* TASK INSTRUCTIONS
Search the records for lines that contain the word "close". Copy them all.

* PROVIDED RECORDS

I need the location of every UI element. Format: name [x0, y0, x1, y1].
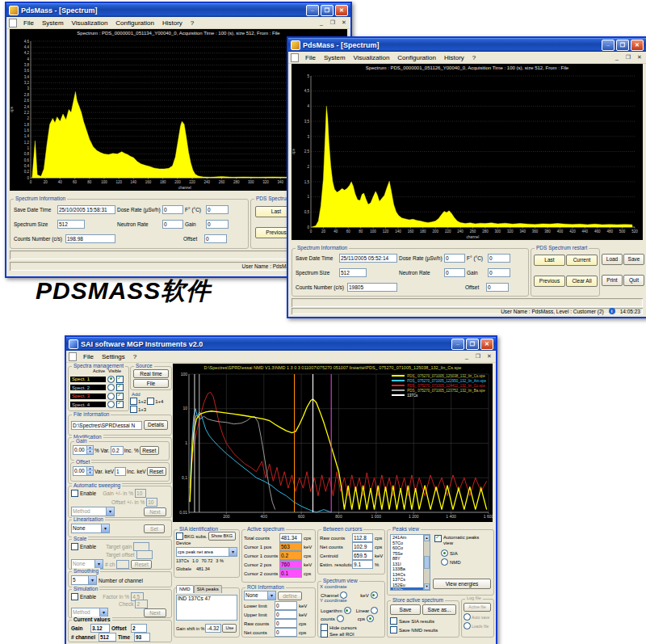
spectrum-3-visible-checkbox[interactable] [116, 393, 124, 400]
spectrum-3-active-radio[interactable] [107, 393, 115, 400]
neutron-rate-field[interactable]: 0 [444, 268, 465, 277]
spectrum-2-active-radio[interactable] [107, 384, 115, 391]
menu-visualization[interactable]: Visualization [350, 54, 394, 61]
offset-spinner[interactable]: 0.00▲▼ [73, 466, 94, 476]
spectrum-4-visible-checkbox[interactable] [116, 401, 124, 408]
dose-rate-field[interactable]: 0 [444, 254, 465, 263]
load-button[interactable]: Load [602, 254, 623, 265]
counts-number-field[interactable]: 19805 [347, 283, 397, 292]
mdi-close-icon[interactable] [340, 19, 348, 26]
title-bar[interactable]: SAI software MGP Instruments v2.0 [66, 337, 496, 351]
spectrum-1-active-radio[interactable] [107, 376, 115, 383]
close-button[interactable] [480, 339, 493, 350]
temperature-field[interactable]: 0 [488, 254, 510, 263]
gain-inc-field[interactable]: 0.2 [111, 446, 124, 455]
spectrum-size-field[interactable]: 512 [339, 268, 367, 277]
menu-help[interactable]: ? [187, 19, 198, 27]
offset-reset-button[interactable]: Reset [147, 467, 166, 476]
menu-settings[interactable]: Settings [98, 353, 129, 360]
file-button[interactable]: File [133, 379, 169, 388]
show-bkg-button[interactable]: Show BKG [208, 532, 236, 541]
view-energies-button[interactable]: View energies [433, 579, 491, 589]
scroll-thumb[interactable] [424, 556, 430, 569]
spectrum-4-active-radio[interactable] [107, 401, 115, 408]
save-date-field[interactable]: 25/10/2005 15:58:31 [57, 205, 115, 214]
minimize-button[interactable] [306, 5, 319, 16]
title-bar[interactable]: PdsMass - [Spectrum] [6, 3, 350, 17]
kev-radio[interactable] [371, 591, 378, 599]
maximize-button[interactable] [616, 40, 629, 51]
isotope-listbox[interactable]: 241Am 57Co 60Co 75Se 88Y 131I 133Ba 134C… [390, 534, 430, 591]
bkg-subs-checkbox[interactable] [176, 532, 183, 540]
mdi-close-icon[interactable] [485, 353, 493, 360]
channel-radio[interactable] [340, 591, 347, 599]
sweeping-enable-checkbox[interactable] [71, 490, 78, 497]
quit-button[interactable]: Quit [623, 275, 644, 286]
mdi-minimize-icon[interactable] [613, 54, 621, 61]
maximize-button[interactable] [321, 5, 333, 16]
spectrum-row-2[interactable]: Spect. 2 [70, 384, 127, 391]
neutron-rate-field[interactable]: 0 [162, 220, 183, 229]
logarithm-radio[interactable] [344, 607, 351, 614]
menu-file[interactable]: File [79, 353, 98, 360]
sia-radio[interactable] [441, 549, 448, 557]
gain-shift-field[interactable]: -4.32 [205, 624, 221, 633]
spectrum-row-3[interactable]: Spect. 3 [70, 393, 127, 400]
menu-help[interactable]: ? [129, 353, 141, 360]
offset-field[interactable]: 0 [204, 234, 227, 243]
smoothing-dropdown[interactable]: 5 [71, 575, 97, 585]
tab-nmd[interactable]: NMD [176, 585, 194, 593]
menu-configuration[interactable]: Configuration [393, 54, 440, 61]
lower-limit-value[interactable]: 0 [275, 601, 297, 610]
menu-history[interactable]: History [158, 19, 187, 27]
menu-system[interactable]: System [320, 54, 350, 61]
print-button[interactable]: Print [602, 275, 623, 286]
gain-field[interactable]: 0 [206, 220, 229, 229]
current-button[interactable]: Current [566, 255, 598, 266]
device-dropdown[interactable]: cps peak net area [176, 547, 237, 557]
gain-spinner[interactable]: 0.00▲▼ [73, 445, 94, 455]
spectrum-size-field[interactable]: 512 [57, 220, 85, 229]
menu-configuration[interactable]: Configuration [111, 19, 158, 27]
scroll-down-icon[interactable]: ▼ [424, 583, 430, 590]
details-button[interactable]: Details [144, 420, 168, 430]
counts-number-field[interactable]: 198.98 [65, 234, 115, 243]
mdi-restore-icon[interactable] [624, 54, 632, 61]
cps-radio[interactable] [367, 615, 374, 622]
clear-all-button[interactable]: Clear All [566, 276, 598, 287]
offset-inc-field[interactable]: 1 [115, 467, 126, 476]
mdi-restore-icon[interactable] [329, 19, 337, 26]
spectrum-row-4[interactable]: Spect. 4 [70, 401, 127, 408]
save-nmd-results-checkbox[interactable] [390, 626, 397, 633]
save-button[interactable]: Save [623, 254, 644, 265]
menu-file[interactable]: File [19, 19, 38, 27]
nmd-radio[interactable] [441, 558, 448, 566]
previous-button[interactable]: Previous [534, 276, 565, 287]
tab-sia-peaks[interactable]: SIA peaks [194, 585, 222, 593]
spectrum-chart[interactable]: 00,511,522,533,544,550204060801001201401… [292, 73, 643, 239]
roi-dropdown[interactable]: None [244, 591, 276, 600]
mdi-close-icon[interactable] [636, 54, 644, 61]
menu-help[interactable]: ? [468, 54, 480, 61]
upper-limit-value[interactable]: 0 [275, 610, 297, 619]
add-1plus3-checkbox[interactable] [130, 406, 137, 413]
real-time-button[interactable]: Real time [133, 369, 169, 378]
spectrum-2-visible-checkbox[interactable] [116, 384, 124, 391]
add-1plus4-checkbox[interactable] [147, 398, 154, 405]
minimize-button[interactable] [451, 339, 464, 350]
close-button[interactable] [335, 5, 348, 16]
minimize-button[interactable] [602, 40, 615, 51]
scroll-up-icon[interactable]: ▲ [424, 535, 430, 541]
linearisation-dropdown[interactable]: None [71, 524, 110, 533]
close-button[interactable] [631, 40, 644, 51]
gain-reset-button[interactable]: Reset [140, 446, 159, 455]
linear-radio[interactable] [371, 607, 378, 614]
menu-system[interactable]: System [38, 19, 68, 27]
see-all-roi-checkbox[interactable] [321, 630, 328, 638]
title-bar[interactable]: PdsMass - [Spectrum] [288, 38, 646, 52]
mdi-minimize-icon[interactable] [463, 353, 471, 360]
listbox-scrollbar[interactable]: ▲▼ [423, 535, 430, 590]
save-sia-results-checkbox[interactable] [390, 617, 397, 625]
automatic-peaks-checkbox[interactable] [434, 535, 442, 542]
store-save-as-button[interactable]: Save as... [422, 604, 456, 615]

* RESPONSE
mdi-close-icon[interactable] [340, 19, 348, 26]
close-button[interactable] [480, 339, 493, 350]
mdi-close-icon[interactable] [485, 353, 493, 360]
mdi-close-icon[interactable] [636, 54, 644, 61]
close-button[interactable] [335, 5, 348, 16]
close-button[interactable] [631, 40, 644, 51]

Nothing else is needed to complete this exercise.